For centuries, freeholders have controlled the terms of leasehold by setting the laws that govern it and consistently squashing any planned reforms to it thus securing the fat profit they make from this deeply iniquitous feudal land tenure.
However, on the crest of an unprecedented wave of leaseholder’s protests about freeholder’s abuses, a growing voice of MPs calling for leasehold reform and extraordinary media interest, the government instructed the Law Commission to investigate the leasehold system with the remit to “examine the options to reduce the premium (price) payable by existing and future leaseholders to enfranchise whilst ensuring sufficient compensation is paid to landlords to reflect their legitimate property interest”
We always knew that the Law Commission had been set nigh on impossible task with that controlled remit. The current opaque leasehold system and the profit it spits out is what the freeholders believe IS their human right to receive In perpetuity and therefore even minor proposed changes to that system would have freeholders crying in their Foie gras and litigating against the government faster than you can say Dom Pérignon Rosé 1959.
The Law Commission’s report on leasehold valuation is the most hotly anticipated document in leasehold for the last 20 years. Leaseholders across the country have waited with bated breath for it, many putting their lives on hold and not extending their lease or buying their freehold until it was released. Would this report make leasehold fairer, easier and cheaper for leaseholders? Well, it was released today so what’s the verdict?

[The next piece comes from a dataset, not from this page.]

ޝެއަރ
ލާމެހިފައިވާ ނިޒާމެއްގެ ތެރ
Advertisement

We were all hoping for a radical document full of proposed reforms that would really help leaseholders, one that proposed a whole new way of valuing the costs for leaseholders. One would make it impossible for freeholders to distort and use loopholes to extort extra cash from leaseholders. On first reading of the highly complex 322-page document, it seems leaseholders are going to be disappointed with what has been produced.

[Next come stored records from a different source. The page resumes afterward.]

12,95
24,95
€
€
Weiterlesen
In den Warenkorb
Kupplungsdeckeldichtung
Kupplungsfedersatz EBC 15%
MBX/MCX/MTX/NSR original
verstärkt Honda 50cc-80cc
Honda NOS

For me, having waded through the complex tome, it is disconcerting to see the number of times deference has been given to the freeholder’s human rights under A1P1 (Article one of the First Protocol) when the leaseholder’s human rights were dealt with early on in the document and dismissed as not relevant. The weight of the endless and tautological references to the freeholder’s human rights to own someone else’s property purely for their personal financial gain is crushing. It also frames the whole document in a manner which puts the freeholders centre stage when we hoped it would be leaseholders occupying this space.

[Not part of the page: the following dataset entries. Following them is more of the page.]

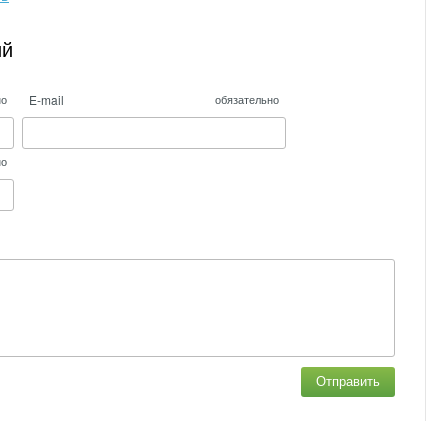
ий
E-mail
но
обязательно
но
Отправить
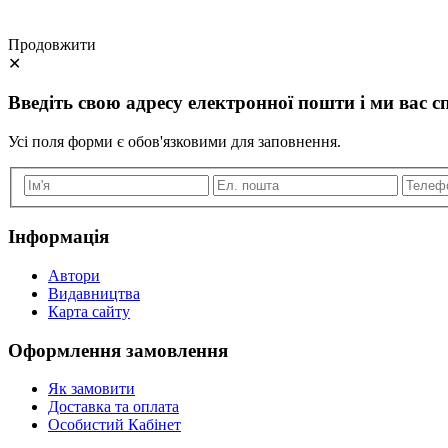
Продовжити
✕
Введіть свою адресу електронної пошти і ми вас сп
Усі поля форми є обов'язковими для заповнення.
Інформація
Автори
Видавництва
Карта сайту
Оформлення замовлення
Як замовити
Доставка та оплата
Особистий Кабінет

The document considers and then rejects outright a couple of options for reform that have been proffered and were very popular with leaseholders. For example, the proposal from Justin Madders MP, that the cost of enfranchisement could be a simple multiplication of the current ground rent, say 10 times, was dismissed by the Law commission as it “would be difficult to justify under A1P1. The option of deciding the premium by using a percentage of freehold value of the property was also dismissed on the same grounds.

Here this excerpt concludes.